BTW, if you end up hating the Holley, I recommend a Summit carb. I've had problems with all Holleys I've owned, no problems with the two Summit carbs I've owned.
I really should have put in another update. After all that work I had done, it seemed to be running great for a while, then the problem came back in spades with it coughing and choking, billowing black smoke, and needing lots of revving to keep it alive after it had heated up.
After dropping the fuel bowls as a temporary way to get it to 'limp home' I replaced the needles and seats, brought the floats back up, and she's been running a lot better (I still haven't dialed in the idle to where it needs to be, I took it down a bit and now she is struggling with hot starts). I'll see what the new season brings when I get her out of storage in the next week or two - still waiting for the rain to wash all the salt off the roads.
Mikael, you don't think heat is an issue even though fuel is clearly boiling in the bowls? Fuel should not be boiling and the fact that it is would imply that too much heat is being absorbed at the carb. Rebuilding or replacing the carb won't make it any cooler.

#5754, sorry to hear your problem has reared its head again. I'm interested in following your progress so keep us posted.

To address the heat I've ordered a 1" phenolic spacer from Summit and a 15" oval K&N air cleaner. My current round cleaner barely fits under the rear deck lid as it is so I'm going to have to go to an oval design to accommodate the additional height. I've also ordered a Holley rebuild kit.

Gonna start with cleaning the current needle and seat and checking the floats.
quote:
Originally posted by No Quarter:
Could be boiling, it's just that overflow on a hot motor looks the same...


Except that overflow doesn't pass through the bowls on my carb. I often hear sounds from the overflow but with this most recent episode I have absolutely confirmed that there is boiling occurring in the bowls.

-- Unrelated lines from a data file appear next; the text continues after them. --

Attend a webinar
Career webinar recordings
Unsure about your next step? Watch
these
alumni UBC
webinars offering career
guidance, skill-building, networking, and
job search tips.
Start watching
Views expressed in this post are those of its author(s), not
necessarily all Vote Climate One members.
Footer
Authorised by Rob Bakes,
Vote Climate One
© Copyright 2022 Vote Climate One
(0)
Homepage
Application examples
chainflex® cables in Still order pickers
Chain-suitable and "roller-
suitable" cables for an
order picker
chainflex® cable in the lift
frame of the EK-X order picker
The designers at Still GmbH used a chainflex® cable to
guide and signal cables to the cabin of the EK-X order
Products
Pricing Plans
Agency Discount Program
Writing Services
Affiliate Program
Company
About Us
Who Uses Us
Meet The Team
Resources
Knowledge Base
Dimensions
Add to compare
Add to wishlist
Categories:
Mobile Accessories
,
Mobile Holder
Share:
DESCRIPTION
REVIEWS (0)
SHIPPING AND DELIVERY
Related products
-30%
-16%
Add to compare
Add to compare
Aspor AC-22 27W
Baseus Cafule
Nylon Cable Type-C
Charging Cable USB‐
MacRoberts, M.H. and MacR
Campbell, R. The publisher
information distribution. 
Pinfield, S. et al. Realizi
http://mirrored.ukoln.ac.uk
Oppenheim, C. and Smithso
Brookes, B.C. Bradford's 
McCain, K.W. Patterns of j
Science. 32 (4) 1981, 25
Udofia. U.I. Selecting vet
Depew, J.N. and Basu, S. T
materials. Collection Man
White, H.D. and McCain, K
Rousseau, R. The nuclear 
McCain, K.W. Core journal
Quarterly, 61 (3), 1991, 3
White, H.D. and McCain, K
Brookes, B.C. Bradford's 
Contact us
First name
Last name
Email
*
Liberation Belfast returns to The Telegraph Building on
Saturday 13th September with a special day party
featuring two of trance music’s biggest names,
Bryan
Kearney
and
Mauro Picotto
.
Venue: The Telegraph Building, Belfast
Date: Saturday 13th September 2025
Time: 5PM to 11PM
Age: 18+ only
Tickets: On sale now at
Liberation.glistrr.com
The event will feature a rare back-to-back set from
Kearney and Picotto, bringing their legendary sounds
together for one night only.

Assuming the fuel is in fact boiling, couldn't the spewing and sputtering occur even with a properly functioning needle and seat? As the fuel boils off in the form of vapor or pressurized squirts the floats will drop and allow the passage of more fuel. So I'm thinking that even with a functioning N&S this problem isn't going away until I reduce transfer of heat to the carburetor?

Thoughts?

And, Mikael, I agree 100% that I should start with the simple inexpensive stuff. That's why I'm starting with N&S and spacer.